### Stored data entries
------------------------------------------------------------

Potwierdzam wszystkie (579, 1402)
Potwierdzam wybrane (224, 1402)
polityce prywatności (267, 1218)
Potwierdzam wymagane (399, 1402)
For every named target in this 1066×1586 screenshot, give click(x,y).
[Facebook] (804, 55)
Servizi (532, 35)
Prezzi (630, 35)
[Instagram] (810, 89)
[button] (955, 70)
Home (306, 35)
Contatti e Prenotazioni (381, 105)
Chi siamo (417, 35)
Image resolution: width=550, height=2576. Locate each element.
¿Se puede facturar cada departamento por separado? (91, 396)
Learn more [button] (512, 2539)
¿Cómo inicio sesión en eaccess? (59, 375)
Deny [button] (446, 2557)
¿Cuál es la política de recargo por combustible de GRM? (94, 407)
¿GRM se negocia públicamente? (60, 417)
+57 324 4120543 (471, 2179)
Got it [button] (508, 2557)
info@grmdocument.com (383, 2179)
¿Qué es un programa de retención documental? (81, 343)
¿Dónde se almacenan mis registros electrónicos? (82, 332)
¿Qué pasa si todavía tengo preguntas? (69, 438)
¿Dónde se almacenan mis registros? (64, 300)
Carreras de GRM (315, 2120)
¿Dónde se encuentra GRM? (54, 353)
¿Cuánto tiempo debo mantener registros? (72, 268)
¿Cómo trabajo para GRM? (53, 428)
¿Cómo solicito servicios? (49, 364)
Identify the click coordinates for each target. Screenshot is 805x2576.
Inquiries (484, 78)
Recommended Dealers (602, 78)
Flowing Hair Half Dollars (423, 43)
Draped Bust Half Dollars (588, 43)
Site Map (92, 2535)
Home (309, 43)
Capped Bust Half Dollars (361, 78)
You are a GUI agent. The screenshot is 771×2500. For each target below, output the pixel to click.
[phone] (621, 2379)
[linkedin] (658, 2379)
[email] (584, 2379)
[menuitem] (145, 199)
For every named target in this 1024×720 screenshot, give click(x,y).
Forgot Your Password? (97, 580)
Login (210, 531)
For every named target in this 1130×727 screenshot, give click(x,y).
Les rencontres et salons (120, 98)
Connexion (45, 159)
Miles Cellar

------------------------------------------------------------

### Exercise
Reproduce all of the records exactly.

### Solution below
Potwierdzam wszystkie (579, 1402)
Potwierdzam wybrane (224, 1402)
polityce prywatności (267, 1218)
Potwierdzam wymagane (399, 1402)
For every named target in this 1066×1586 screenshot, give click(x,y).
[Facebook] (804, 55)
Servizi (532, 35)
Prezzi (630, 35)
[Instagram] (810, 89)
[button] (955, 70)
Home (306, 35)
Contatti e Prenotazioni (381, 105)
Chi siamo (417, 35)
Image resolution: width=550, height=2576. Locate each element.
¿Se puede facturar cada departamento por separado? (91, 396)
Learn more [button] (512, 2539)
¿Cómo inicio sesión en eaccess? (59, 375)
Deny [button] (446, 2557)
¿Cuál es la política de recargo por combustible de GRM? (94, 407)
¿GRM se negocia públicamente? (60, 417)
+57 324 4120543 (471, 2179)
Got it [button] (508, 2557)
info@grmdocument.com (383, 2179)
¿Qué es un programa de retención documental? (81, 343)
¿Dónde se almacenan mis registros electrónicos? (82, 332)
¿Qué pasa si todavía tengo preguntas? (69, 438)
¿Dónde se almacenan mis registros? (64, 300)
Carreras de GRM (315, 2120)
¿Dónde se encuentra GRM? (54, 353)
¿Cuánto tiempo debo mantener registros? (72, 268)
¿Cómo trabajo para GRM? (53, 428)
¿Cómo solicito servicios? (49, 364)
Identify the click coordinates for each target. Screenshot is 805x2576.
Inquiries (484, 78)
Recommended Dealers (602, 78)
Flowing Hair Half Dollars (423, 43)
Draped Bust Half Dollars (588, 43)
Site Map (92, 2535)
Home (309, 43)
Capped Bust Half Dollars (361, 78)
You are a GUI agent. The screenshot is 771×2500. For each target below, output the pixel to click.
[phone] (621, 2379)
[linkedin] (658, 2379)
[email] (584, 2379)
[menuitem] (145, 199)
For every named target in this 1024×720 screenshot, give click(x,y).
Forgot Your Password? (97, 580)
Login (210, 531)
For every named target in this 1130×727 screenshot, give click(x,y).
Les rencontres et salons (120, 98)
Connexion (45, 159)
Miles Cellar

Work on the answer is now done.